Managing Disruption in the Workplace

We are used to the term disruption having a negative meaning, especially in the workplace. Disruptive employees need to be counseled on the harm they’ve caused. Disruption slows down the progress of work and splinters the regular progression of a project. These types of disruptions still find their way into business and projects; however, another variety of disruption is opening doors that can change the narrative of how disruptions are viewed.

Consider that when you look at disruption in the workplace, you are looking at an opportunity for change. Change can make your team feel disconnected or fearful. This is ever apparent in the post-COVID workplace, where more options are available to employees for how and where to work. However, groups that view disruption as an opportunity to innovate the workplace find a more robust path forward. Positive disruptions give teams the ability to expand thinking beyond what has always been done in the past. Through this, they are able to create new ways to work together and new pathways can be forged that reinforce teamwork.

Carolyn Swora, the author of The Rules of Rules of Engagement: Building a Workplace Culture to Thrive in an Uncertain World, reinforces the idea that disruption occurs during change, but that change is that pivotal element that gives leaders the opportunity to evolve. When you fear the change, you create a negative narrative. However, if you view change as a chance to progress, the narrative becomes positive and supports the change. This evolution is especially true as we become more globally connected through technological advances.

In a recent article, Deloitte discusses changes to the workplace in our technologically advanced society. These advances are connecting workers, regardless of location, device, or time zone. We are more connected each other through technology than at any time in history, and with this digital access, the workplace can be remodeled.

The disruption we are all facing now gives us the opportunity to interweave technology, people, and business success for a more unified system change. As changes increase, so do fear and opportunities, however, you have a choice in how you move forward with your business.
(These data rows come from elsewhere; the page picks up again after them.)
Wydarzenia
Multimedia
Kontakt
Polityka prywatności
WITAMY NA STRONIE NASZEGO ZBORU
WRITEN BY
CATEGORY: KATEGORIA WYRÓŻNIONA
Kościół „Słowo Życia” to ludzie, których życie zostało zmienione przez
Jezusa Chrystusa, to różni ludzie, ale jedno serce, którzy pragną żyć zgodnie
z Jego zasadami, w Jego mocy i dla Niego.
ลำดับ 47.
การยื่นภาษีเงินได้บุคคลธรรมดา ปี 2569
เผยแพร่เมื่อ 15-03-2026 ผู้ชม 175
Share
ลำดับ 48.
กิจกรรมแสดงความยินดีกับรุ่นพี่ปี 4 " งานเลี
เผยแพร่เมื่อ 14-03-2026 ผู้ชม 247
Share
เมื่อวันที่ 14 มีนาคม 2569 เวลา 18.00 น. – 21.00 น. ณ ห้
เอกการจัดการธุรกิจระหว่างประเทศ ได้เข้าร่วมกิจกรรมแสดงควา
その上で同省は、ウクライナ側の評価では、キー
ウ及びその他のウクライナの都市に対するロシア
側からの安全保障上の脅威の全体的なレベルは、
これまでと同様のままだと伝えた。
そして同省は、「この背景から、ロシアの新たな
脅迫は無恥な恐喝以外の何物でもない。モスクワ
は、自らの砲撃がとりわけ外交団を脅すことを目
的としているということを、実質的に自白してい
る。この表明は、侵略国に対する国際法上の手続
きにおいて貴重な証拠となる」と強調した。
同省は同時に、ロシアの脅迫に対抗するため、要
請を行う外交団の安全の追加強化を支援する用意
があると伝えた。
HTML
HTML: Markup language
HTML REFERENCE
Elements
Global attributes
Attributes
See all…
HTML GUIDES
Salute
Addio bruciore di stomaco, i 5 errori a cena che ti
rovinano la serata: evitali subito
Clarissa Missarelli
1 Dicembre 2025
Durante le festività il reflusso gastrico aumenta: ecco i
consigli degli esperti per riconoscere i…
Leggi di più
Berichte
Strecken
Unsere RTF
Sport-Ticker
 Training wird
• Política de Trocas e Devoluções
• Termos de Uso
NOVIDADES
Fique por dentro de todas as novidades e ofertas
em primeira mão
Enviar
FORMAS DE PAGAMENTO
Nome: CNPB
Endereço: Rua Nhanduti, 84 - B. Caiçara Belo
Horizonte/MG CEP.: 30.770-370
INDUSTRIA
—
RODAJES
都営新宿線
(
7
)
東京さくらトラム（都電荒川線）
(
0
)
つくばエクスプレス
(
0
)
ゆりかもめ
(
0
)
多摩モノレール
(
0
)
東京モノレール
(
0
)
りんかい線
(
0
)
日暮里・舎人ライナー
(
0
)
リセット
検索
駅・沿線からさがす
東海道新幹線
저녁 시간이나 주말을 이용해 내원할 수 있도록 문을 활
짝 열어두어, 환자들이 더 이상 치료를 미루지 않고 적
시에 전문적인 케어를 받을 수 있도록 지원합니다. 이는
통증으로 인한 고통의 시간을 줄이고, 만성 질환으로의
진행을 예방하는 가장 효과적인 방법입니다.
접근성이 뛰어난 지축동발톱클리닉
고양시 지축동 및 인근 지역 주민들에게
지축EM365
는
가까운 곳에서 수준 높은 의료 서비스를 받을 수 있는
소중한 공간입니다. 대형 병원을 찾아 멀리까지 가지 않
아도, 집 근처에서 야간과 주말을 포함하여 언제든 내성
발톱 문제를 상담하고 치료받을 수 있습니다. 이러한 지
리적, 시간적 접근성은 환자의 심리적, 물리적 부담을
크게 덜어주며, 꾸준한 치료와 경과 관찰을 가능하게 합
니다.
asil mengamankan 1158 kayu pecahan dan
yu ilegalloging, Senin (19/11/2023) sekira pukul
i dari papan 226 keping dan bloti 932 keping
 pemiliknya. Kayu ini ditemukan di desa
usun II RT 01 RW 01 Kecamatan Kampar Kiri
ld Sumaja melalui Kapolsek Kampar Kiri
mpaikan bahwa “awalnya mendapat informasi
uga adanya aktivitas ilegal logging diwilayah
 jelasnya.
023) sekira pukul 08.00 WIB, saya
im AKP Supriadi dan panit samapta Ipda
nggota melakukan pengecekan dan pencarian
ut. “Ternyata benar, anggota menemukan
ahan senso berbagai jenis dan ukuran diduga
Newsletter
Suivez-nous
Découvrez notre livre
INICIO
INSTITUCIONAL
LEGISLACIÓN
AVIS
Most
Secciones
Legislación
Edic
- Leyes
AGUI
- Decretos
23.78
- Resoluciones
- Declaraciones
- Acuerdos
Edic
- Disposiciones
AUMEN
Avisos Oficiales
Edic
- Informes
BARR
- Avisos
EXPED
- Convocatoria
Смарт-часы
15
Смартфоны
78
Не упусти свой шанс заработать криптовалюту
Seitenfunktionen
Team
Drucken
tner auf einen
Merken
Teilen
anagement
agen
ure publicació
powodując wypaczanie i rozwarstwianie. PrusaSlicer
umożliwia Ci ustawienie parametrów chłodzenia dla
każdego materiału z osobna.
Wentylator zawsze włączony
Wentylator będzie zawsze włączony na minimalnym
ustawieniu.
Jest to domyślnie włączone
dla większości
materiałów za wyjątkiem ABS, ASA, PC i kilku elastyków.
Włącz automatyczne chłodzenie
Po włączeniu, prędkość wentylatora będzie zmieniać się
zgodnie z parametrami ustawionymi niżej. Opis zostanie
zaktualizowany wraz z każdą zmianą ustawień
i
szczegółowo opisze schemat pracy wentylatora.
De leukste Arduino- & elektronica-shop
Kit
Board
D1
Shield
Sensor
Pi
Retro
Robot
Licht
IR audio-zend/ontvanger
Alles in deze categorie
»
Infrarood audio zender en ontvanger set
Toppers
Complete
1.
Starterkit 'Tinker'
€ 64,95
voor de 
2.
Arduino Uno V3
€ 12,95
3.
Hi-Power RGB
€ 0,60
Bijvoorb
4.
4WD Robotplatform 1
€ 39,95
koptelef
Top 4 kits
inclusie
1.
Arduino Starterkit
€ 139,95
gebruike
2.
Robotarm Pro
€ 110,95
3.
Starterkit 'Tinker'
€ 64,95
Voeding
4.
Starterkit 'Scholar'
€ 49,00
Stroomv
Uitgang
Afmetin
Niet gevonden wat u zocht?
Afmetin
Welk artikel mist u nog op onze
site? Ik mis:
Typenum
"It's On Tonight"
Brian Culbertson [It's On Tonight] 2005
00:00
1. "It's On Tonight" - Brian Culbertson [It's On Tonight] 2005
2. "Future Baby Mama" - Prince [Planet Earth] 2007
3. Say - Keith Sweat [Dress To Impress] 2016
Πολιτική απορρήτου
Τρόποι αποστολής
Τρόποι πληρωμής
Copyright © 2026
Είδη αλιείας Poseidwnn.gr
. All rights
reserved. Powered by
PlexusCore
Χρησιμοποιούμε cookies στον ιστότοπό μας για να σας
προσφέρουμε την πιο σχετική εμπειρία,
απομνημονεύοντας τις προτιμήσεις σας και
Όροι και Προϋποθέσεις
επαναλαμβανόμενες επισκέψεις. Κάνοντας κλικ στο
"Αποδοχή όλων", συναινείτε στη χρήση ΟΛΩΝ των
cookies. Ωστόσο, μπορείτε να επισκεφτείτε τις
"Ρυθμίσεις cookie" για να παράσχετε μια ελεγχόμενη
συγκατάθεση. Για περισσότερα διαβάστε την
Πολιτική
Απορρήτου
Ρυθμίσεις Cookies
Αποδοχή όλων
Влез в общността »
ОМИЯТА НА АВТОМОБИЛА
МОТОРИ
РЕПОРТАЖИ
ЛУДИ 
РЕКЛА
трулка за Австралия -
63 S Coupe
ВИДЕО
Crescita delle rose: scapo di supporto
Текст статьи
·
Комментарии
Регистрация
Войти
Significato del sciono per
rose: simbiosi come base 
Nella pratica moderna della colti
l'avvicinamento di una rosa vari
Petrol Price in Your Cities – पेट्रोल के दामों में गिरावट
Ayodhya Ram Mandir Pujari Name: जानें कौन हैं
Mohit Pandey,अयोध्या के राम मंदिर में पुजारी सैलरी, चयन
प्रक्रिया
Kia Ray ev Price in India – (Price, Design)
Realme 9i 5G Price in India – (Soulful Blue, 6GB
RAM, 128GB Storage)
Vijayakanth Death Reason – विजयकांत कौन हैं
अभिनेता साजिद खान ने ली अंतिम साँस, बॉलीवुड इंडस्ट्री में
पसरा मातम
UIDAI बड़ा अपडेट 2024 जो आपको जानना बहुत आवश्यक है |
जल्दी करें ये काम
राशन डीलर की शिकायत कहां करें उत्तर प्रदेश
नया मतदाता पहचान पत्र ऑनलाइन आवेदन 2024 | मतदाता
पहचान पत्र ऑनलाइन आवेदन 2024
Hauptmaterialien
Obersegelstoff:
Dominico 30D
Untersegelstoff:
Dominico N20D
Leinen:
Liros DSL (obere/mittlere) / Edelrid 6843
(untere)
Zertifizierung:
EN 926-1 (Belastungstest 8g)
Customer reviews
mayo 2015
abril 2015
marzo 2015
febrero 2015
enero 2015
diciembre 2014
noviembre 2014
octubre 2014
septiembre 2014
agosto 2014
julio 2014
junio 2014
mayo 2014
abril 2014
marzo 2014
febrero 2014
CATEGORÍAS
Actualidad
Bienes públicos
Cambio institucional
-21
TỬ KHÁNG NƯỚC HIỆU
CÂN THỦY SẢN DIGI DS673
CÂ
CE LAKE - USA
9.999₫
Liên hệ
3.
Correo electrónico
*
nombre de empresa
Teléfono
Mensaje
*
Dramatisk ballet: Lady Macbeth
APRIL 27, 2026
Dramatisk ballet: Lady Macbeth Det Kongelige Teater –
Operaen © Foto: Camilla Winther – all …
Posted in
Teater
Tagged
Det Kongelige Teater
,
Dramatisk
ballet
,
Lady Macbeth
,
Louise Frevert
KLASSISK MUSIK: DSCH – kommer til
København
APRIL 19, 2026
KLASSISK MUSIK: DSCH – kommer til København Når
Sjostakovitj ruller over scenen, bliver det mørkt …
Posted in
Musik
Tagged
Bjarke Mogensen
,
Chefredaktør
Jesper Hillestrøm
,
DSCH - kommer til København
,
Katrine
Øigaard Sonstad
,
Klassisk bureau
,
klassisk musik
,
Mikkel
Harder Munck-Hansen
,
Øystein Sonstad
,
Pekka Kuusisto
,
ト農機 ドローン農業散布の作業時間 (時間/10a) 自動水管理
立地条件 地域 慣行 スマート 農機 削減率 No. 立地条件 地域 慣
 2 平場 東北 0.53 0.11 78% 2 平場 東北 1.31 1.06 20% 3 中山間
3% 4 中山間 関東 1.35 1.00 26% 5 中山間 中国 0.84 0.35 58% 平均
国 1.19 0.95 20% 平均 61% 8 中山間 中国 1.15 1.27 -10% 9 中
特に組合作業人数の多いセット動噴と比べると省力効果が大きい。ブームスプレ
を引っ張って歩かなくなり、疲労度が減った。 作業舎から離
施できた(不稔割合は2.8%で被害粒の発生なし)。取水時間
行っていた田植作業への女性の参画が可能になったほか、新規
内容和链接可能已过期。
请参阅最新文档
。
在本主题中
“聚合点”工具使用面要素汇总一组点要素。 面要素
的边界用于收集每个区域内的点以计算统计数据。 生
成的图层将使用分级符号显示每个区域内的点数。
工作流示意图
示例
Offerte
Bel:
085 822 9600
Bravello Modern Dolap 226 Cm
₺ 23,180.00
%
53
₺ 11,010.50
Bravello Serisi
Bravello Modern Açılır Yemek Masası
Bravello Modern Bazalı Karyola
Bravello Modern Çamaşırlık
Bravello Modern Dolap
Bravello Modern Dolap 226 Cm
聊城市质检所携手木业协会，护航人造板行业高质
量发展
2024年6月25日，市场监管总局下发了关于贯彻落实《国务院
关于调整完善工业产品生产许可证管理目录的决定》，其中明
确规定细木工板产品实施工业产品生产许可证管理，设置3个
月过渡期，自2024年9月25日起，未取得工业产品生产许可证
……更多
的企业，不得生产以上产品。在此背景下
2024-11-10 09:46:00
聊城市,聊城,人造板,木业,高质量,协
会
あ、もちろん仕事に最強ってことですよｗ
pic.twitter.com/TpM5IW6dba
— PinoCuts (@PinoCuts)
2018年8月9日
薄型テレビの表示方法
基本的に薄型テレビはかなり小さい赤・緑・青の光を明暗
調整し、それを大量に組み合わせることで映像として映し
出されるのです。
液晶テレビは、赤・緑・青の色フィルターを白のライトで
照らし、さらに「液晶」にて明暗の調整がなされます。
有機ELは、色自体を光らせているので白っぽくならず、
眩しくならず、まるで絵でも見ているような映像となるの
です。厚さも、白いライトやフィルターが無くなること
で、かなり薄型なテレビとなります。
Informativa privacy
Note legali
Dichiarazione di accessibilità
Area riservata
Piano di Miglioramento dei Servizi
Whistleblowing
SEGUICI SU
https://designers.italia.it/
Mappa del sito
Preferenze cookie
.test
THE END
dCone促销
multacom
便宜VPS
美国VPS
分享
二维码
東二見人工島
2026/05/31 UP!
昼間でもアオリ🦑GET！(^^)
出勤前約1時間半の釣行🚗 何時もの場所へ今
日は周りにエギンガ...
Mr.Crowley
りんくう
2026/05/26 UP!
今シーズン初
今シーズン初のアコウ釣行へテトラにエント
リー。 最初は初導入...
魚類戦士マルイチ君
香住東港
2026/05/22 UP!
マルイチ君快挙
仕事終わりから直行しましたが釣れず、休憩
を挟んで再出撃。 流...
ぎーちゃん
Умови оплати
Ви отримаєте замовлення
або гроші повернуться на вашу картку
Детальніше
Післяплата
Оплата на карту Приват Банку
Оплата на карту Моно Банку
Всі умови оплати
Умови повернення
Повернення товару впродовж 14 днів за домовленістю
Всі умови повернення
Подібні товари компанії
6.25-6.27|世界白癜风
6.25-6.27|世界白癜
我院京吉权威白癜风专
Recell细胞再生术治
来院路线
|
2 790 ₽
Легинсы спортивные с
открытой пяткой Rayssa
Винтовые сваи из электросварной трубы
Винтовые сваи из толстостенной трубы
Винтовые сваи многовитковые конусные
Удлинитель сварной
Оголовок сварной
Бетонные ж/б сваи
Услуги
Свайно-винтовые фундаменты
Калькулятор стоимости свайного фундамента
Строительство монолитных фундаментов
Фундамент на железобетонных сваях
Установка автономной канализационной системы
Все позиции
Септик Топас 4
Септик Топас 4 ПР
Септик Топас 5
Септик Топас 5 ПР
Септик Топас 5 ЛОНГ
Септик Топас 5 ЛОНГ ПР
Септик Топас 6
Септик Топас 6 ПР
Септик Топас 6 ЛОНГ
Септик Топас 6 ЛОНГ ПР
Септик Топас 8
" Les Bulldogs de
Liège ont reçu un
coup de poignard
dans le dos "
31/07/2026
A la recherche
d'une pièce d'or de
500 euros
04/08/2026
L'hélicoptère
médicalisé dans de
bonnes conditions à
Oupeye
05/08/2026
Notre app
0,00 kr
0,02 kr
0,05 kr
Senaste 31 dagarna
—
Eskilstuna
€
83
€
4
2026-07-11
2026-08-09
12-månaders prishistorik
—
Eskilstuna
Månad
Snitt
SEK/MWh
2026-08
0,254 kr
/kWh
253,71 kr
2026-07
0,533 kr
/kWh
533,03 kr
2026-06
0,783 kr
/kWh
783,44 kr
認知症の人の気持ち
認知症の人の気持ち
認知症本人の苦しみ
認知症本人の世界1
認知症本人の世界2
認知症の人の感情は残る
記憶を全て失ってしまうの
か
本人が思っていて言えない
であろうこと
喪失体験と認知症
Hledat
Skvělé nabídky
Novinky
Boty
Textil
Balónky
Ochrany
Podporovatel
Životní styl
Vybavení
When a disruption occurs, there are a spectrum of responses that can occur along with it. On the one hand, the disruption occurs as a narrative where there is an adverse event causing problems, and you feel the need to suppress the person or event. This type of narrative pulls team members backward in an attempt to slow down or stop the change. Going back to the post-COVID scenario as an example, team members want to go back to the way they used to work because it was comfortable. Perhaps they believe any other way won’t work. The change is disruptive, and therefore unwanted. In this view, the difference is viewed as wrong, and there is fear involved. There is a resistance to looking at the situation as one that hold possibilities. The disruption occurs as a fracturing force within the team, attempting to pull the team back toward how things have always been done. Alternatively, when the narrative shifts to focus on solutions, change can move things forward. It is no longer about finding comfort from the known, but instead shifting the view to a focus on how to innovatively move forward.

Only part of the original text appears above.